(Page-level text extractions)
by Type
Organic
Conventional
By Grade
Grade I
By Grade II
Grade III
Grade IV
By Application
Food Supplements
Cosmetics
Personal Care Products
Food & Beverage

### Work task
The answer should be the full set of records, reproduced exactly.

### Response
by Type
Organic
Conventional
By Grade
Grade I
By Grade II
Grade III
Grade IV
By Application
Food Supplements
Cosmetics
Personal Care Products
Food & Beverage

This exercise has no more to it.